Public Engagement in Five Colorado School Communities:
A Report from the Colorado Association of School Boards
By Alice Diebel
How can citizens and school boards work together to educate a community’s children?
This is the question posed by the Colorado Association of School Boards (CASB). To find an answer, the CASB studied the community-engagement efforts of five Colorado school districts.
The resulting series of unpublished cases provides examples of what can happen when local school boards attempt to change their relationship with the public. The CASB research highlights the factors that contribute to a gap between citizens and schools and among citizens themselves. These include districts with large and growing populations, professional educators who watch out for teacher self-interests, and school-board efforts to protect the educators. These factors make citizen engagement a challenge for the schools.
Despite the challenge, the CASB believes school boards are well suited to engage the local community. It sees school boards as the bridge between school professionals and citizens. The CASB recognizes that bridging diverse community and professional staff interests poses a challenge that requires school boards to lessen their focus on internal, administrative issues of accountability and instead turn attention outward to the community.

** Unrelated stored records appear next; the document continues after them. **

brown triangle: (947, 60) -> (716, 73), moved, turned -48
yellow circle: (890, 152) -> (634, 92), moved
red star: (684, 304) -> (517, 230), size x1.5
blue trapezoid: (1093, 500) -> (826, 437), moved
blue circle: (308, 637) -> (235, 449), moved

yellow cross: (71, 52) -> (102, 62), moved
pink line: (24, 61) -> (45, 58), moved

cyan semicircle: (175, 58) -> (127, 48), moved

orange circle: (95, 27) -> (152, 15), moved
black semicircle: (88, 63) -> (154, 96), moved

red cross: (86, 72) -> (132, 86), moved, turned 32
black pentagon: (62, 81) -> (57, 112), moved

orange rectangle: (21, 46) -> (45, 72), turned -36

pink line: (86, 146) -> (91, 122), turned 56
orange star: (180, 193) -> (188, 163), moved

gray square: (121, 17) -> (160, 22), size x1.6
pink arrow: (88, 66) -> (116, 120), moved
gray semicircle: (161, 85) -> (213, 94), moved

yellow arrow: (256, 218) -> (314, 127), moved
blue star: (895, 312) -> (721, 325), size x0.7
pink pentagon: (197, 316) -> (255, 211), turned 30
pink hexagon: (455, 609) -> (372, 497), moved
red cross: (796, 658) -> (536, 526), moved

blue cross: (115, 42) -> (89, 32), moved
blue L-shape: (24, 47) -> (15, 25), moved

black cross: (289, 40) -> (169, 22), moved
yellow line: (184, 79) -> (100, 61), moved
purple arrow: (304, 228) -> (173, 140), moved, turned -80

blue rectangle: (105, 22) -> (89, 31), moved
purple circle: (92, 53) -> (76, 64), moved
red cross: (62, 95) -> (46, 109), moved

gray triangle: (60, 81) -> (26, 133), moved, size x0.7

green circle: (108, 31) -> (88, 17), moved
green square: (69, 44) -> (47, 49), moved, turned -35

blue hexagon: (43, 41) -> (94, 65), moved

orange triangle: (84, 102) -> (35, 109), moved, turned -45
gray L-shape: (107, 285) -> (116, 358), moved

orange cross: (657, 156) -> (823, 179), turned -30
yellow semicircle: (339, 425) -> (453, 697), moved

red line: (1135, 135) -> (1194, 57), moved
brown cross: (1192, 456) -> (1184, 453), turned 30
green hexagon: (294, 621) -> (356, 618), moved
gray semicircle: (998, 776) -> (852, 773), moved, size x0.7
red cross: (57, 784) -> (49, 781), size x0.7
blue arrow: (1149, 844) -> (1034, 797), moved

The five communities studied by the CASB had mixed success building this bridge. In three of the cases, the relationship change between the public and the school board was short lived. Because the boards had already determined the issues and the possible options to be considered before going to the public for support, the public felt betrayed. The public believed that what they had to say was being ignored and that they were simply being used to legitimate the board’s predetermined decisions. In these cases, the gap did not close, and the long-term relationship between the public and the school boards may even have deteriorated.
Two of the Colorado cases stood apart from the others and their differences can be instructive.
In the Sheridan school district, the city council and school board began collaborating to address significant community problems related to crime and safety that impacted the schools. Public forums about safety were held and were well received by the community. Enlisting others in improving the crime and safety problem helped members of the school board relate to the community as a long-term partner on issues of mutual concern. The school board and citizens worked together on what was defined as the community’s problem, not just the school’s problem. This board saw that its concerns about crime and safety should not, and could not, be resolved through internal school action alone, but required involving the larger community in understanding and addressing these concerns.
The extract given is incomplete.